Task to carry out: Which lines run from the one containing "Saint-Paterne-Racan : Visite de l'église" through the end of the material? Transcribe them word for word, and only them.
---------- Supplied records ----------
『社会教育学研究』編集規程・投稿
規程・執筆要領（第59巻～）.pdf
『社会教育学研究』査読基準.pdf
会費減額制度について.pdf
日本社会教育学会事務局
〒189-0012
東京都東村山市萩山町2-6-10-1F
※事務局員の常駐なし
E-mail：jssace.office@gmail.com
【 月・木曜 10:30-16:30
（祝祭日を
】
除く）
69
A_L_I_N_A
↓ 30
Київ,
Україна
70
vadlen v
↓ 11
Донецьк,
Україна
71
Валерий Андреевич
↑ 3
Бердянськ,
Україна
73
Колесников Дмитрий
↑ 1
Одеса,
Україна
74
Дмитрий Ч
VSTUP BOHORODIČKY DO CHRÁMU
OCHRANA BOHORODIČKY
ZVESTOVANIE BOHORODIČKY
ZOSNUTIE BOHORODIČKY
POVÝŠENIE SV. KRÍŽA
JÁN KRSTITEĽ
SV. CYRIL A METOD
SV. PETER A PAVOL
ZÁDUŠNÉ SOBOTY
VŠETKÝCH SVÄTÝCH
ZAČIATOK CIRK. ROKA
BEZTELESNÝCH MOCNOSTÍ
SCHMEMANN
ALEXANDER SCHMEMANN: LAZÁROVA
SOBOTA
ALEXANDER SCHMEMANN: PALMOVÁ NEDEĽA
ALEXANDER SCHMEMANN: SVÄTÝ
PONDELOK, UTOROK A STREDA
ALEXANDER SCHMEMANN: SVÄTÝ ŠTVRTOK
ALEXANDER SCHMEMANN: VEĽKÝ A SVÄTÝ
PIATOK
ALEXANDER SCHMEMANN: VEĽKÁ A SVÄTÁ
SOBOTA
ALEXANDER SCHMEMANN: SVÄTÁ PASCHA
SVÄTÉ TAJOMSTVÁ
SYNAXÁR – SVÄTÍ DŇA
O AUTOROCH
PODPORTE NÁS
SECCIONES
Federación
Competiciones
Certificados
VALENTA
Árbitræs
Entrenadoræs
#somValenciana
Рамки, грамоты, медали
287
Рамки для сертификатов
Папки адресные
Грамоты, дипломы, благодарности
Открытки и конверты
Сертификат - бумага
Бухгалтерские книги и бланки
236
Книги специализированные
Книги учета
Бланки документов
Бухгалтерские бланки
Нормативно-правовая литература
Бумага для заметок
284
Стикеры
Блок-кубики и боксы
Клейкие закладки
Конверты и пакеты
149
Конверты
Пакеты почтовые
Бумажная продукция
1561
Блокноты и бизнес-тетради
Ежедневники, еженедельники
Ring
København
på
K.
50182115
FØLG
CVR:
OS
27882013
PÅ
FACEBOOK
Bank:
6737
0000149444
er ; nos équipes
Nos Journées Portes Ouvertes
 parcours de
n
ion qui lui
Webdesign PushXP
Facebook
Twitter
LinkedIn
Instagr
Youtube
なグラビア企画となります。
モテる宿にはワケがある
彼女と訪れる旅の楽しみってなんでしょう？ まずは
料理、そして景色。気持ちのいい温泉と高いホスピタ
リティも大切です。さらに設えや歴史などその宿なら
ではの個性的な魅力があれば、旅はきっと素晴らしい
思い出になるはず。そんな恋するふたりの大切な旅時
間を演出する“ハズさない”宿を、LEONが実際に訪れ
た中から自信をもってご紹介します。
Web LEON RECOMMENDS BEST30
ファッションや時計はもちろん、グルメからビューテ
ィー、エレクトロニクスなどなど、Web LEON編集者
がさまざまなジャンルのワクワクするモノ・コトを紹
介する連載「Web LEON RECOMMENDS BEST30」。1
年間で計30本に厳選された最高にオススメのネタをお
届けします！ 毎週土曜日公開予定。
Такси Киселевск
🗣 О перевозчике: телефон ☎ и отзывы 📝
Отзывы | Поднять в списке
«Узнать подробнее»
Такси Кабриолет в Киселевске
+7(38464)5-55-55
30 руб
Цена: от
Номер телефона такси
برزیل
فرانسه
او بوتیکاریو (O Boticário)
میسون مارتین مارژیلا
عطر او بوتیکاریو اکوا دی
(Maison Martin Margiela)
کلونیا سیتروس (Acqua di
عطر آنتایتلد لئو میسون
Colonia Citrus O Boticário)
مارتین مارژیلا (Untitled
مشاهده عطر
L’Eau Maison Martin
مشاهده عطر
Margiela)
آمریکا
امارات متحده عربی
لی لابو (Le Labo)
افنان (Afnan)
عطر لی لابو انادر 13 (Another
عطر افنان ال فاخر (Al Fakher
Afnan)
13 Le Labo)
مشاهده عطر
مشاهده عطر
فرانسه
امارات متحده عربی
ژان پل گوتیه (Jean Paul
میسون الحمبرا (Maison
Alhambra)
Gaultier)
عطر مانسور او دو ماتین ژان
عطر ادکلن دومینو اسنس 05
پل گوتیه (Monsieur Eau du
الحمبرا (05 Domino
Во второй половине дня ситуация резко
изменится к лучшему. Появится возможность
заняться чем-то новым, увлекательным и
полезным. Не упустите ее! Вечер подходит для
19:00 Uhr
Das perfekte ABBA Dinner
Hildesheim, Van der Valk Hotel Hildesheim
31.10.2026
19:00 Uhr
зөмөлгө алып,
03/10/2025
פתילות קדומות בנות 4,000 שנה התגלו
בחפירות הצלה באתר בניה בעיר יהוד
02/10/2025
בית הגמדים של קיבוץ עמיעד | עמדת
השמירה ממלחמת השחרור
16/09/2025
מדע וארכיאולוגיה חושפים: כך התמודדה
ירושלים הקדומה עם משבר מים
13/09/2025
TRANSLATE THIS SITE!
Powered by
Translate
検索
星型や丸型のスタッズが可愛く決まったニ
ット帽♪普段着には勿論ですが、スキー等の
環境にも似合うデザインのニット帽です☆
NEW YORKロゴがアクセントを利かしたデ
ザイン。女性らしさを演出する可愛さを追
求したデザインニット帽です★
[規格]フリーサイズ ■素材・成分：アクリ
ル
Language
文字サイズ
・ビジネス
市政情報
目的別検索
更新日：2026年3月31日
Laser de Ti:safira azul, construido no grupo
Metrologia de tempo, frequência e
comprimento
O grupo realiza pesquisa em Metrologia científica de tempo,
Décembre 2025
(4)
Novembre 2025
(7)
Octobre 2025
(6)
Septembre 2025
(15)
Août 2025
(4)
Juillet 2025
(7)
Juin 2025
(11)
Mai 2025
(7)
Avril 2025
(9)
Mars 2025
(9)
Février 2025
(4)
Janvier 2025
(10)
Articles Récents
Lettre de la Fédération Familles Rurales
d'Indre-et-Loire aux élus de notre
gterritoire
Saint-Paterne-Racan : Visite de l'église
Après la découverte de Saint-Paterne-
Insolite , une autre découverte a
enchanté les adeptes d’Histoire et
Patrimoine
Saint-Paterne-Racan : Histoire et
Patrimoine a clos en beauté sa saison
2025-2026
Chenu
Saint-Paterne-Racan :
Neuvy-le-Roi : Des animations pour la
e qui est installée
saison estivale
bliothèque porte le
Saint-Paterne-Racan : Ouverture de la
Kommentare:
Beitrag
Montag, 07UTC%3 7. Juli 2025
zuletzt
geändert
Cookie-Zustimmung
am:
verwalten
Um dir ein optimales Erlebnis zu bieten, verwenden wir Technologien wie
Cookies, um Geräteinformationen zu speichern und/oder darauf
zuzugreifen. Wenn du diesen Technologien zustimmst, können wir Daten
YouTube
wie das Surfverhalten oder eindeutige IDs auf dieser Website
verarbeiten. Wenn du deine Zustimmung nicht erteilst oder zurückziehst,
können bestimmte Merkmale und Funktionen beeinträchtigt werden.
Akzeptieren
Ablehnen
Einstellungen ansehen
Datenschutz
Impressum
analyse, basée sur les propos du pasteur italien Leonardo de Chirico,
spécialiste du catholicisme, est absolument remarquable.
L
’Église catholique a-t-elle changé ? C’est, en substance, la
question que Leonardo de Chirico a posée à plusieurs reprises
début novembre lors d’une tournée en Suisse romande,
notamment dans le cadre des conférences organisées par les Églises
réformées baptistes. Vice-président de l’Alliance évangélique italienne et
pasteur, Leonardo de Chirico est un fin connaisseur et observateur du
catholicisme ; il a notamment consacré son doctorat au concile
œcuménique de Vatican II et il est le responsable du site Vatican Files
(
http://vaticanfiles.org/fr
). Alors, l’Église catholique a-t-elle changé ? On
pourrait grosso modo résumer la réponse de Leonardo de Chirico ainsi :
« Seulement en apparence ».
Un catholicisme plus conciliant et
----------
Answer for the task:
Saint-Paterne-Racan : Visite de l'église
Après la découverte de Saint-Paterne-
Insolite , une autre découverte a
enchanté les adeptes d’Histoire et
Patrimoine
Saint-Paterne-Racan : Histoire et
Patrimoine a clos en beauté sa saison
2025-2026
Chenu
Saint-Paterne-Racan :
Neuvy-le-Roi : Des animations pour la
e qui est installée
saison estivale
bliothèque porte le
Saint-Paterne-Racan : Ouverture de la
Kommentare:
Beitrag
Montag, 07UTC%3 7. Juli 2025
zuletzt
geändert
Cookie-Zustimmung
am:
verwalten
Um dir ein optimales Erlebnis zu bieten, verwenden wir Technologien wie
Cookies, um Geräteinformationen zu speichern und/oder darauf
zuzugreifen. Wenn du diesen Technologien zustimmst, können wir Daten
YouTube
wie das Surfverhalten oder eindeutige IDs auf dieser Website
verarbeiten. Wenn du deine Zustimmung nicht erteilst oder zurückziehst,
können bestimmte Merkmale und Funktionen beeinträchtigt werden.
Akzeptieren
Ablehnen
Einstellungen ansehen
Datenschutz
Impressum
analyse, basée sur les propos du pasteur italien Leonardo de Chirico,
spécialiste du catholicisme, est absolument remarquable.
L
’Église catholique a-t-elle changé ? C’est, en substance, la
question que Leonardo de Chirico a posée à plusieurs reprises
début novembre lors d’une tournée en Suisse romande,
notamment dans le cadre des conférences organisées par les Églises
réformées baptistes. Vice-président de l’Alliance évangélique italienne et
pasteur, Leonardo de Chirico est un fin connaisseur et observateur du
catholicisme ; il a notamment consacré son doctorat au concile
œcuménique de Vatican II et il est le responsable du site Vatican Files
(
http://vaticanfiles.org/fr
). Alors, l’Église catholique a-t-elle changé ? On
pourrait grosso modo résumer la réponse de Leonardo de Chirico ainsi :
« Seulement en apparence ».
Un catholicisme plus conciliant et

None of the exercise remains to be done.